Exercise aim - Using the listing below, set down exactly the lines from the one that contains "DREVET Pierre" through the one that contains "ותצפית מריאנה על צוקי אבן החול.", with no pictures.

Provided data -
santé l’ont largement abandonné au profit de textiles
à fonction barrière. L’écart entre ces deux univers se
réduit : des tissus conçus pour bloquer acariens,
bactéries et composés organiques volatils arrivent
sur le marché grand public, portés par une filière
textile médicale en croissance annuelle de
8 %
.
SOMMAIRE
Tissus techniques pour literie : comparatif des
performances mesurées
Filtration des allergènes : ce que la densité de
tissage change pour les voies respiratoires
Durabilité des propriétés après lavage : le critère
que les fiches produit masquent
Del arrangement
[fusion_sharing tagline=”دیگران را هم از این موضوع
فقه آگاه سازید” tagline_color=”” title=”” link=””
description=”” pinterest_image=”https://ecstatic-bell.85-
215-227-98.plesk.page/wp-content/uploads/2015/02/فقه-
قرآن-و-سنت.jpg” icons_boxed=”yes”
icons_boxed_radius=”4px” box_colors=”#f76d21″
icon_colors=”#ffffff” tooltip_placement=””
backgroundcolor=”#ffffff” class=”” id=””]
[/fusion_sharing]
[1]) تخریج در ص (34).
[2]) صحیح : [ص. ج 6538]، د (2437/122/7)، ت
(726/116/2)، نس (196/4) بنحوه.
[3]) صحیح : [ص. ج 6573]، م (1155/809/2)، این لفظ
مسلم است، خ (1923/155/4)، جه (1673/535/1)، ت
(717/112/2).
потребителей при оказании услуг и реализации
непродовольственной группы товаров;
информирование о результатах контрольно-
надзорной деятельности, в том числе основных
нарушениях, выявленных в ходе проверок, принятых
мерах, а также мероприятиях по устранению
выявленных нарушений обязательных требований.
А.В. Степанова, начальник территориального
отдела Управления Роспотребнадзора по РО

--

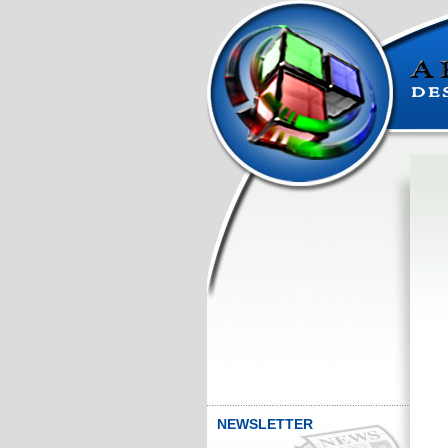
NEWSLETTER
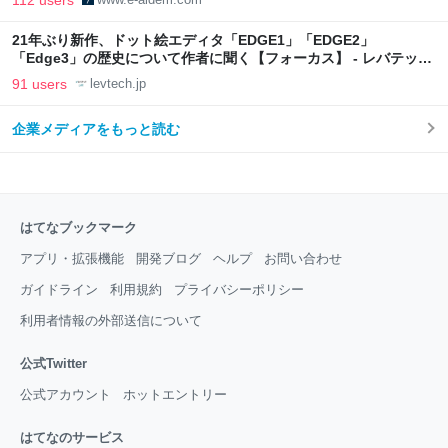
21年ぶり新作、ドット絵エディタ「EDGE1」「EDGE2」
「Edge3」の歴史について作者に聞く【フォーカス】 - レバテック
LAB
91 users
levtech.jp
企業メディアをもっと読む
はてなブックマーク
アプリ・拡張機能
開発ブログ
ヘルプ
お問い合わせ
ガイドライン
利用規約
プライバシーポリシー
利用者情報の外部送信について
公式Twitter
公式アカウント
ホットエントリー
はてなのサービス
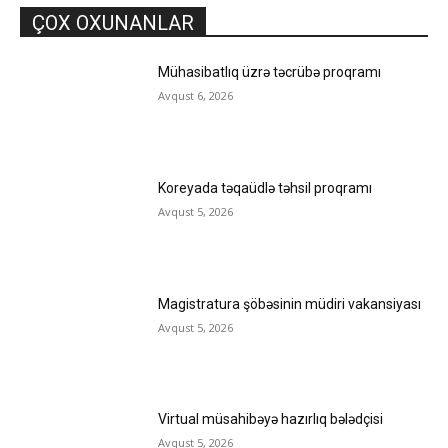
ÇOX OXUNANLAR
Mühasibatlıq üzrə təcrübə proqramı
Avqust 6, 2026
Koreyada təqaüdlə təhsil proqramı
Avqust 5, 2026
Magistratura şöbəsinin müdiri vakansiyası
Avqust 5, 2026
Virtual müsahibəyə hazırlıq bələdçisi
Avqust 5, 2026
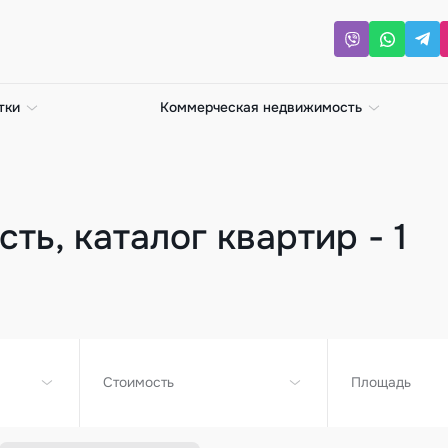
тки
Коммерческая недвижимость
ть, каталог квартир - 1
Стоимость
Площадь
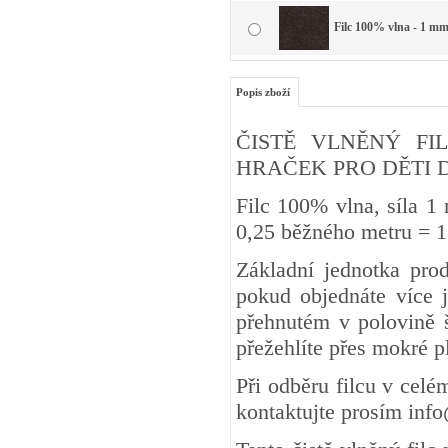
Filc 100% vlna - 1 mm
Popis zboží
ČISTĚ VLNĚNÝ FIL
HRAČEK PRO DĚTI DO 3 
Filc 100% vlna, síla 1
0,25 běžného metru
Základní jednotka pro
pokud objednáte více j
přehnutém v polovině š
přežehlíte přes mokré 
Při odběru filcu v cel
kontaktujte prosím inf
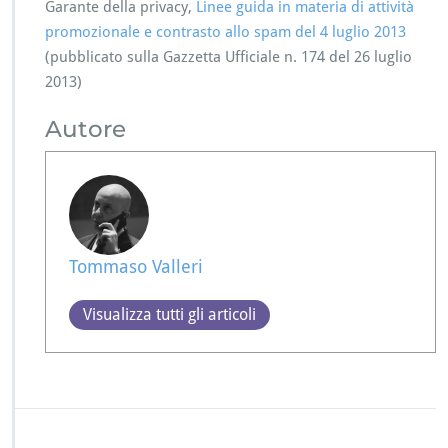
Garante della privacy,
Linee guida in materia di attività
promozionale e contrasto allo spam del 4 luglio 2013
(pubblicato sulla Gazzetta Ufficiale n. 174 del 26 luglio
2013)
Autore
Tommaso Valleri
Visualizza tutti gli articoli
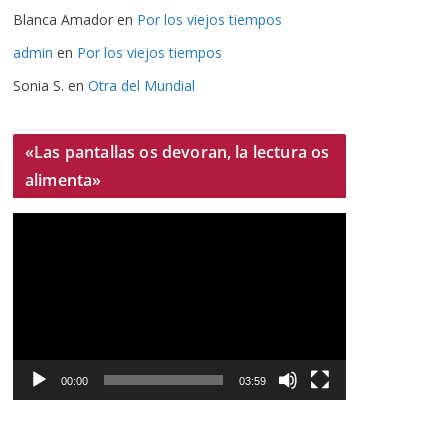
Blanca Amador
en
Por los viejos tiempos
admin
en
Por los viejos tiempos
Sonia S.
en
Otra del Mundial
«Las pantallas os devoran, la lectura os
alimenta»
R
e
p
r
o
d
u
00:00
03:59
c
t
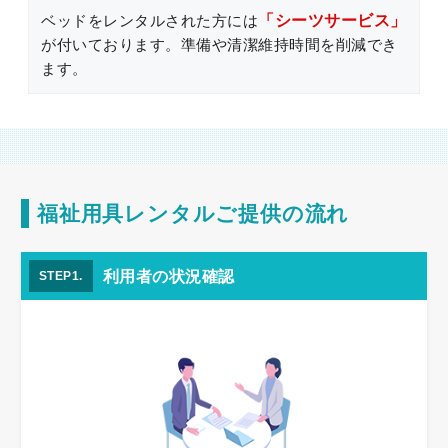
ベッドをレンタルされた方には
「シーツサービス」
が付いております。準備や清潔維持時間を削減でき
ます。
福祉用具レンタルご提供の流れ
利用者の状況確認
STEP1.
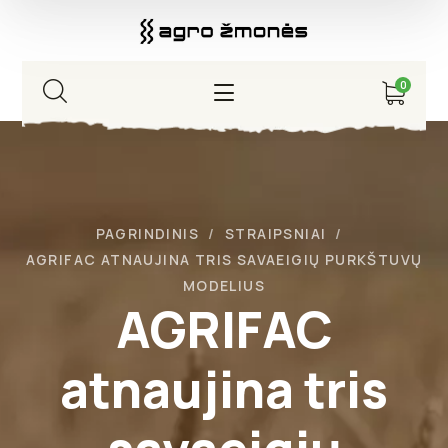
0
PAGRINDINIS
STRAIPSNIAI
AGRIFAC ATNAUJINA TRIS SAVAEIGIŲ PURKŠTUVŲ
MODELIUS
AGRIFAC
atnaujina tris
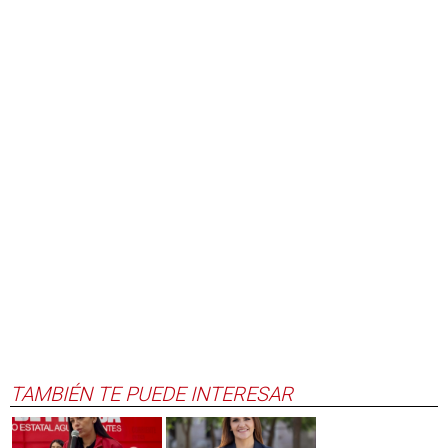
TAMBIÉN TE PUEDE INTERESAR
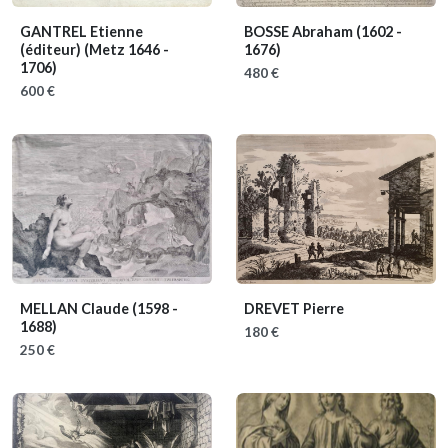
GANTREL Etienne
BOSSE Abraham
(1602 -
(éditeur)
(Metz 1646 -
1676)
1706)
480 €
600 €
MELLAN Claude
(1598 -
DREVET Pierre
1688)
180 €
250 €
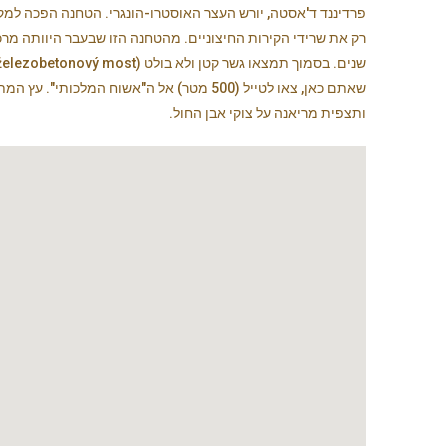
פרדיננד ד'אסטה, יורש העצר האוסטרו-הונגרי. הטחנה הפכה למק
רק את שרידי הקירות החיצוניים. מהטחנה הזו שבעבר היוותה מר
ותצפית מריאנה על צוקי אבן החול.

Written solution -
DREVET Pierre
1688)
180 €
250 €
פרדיננד ד'אסטה, יורש העצר האוסטרו-הונגרי. הטחנה הפכה למק
רק את שרידי הקירות החיצוניים. מהטחנה הזו שבעבר היוותה מר
ותצפית מריאנה על צוקי אבן החול.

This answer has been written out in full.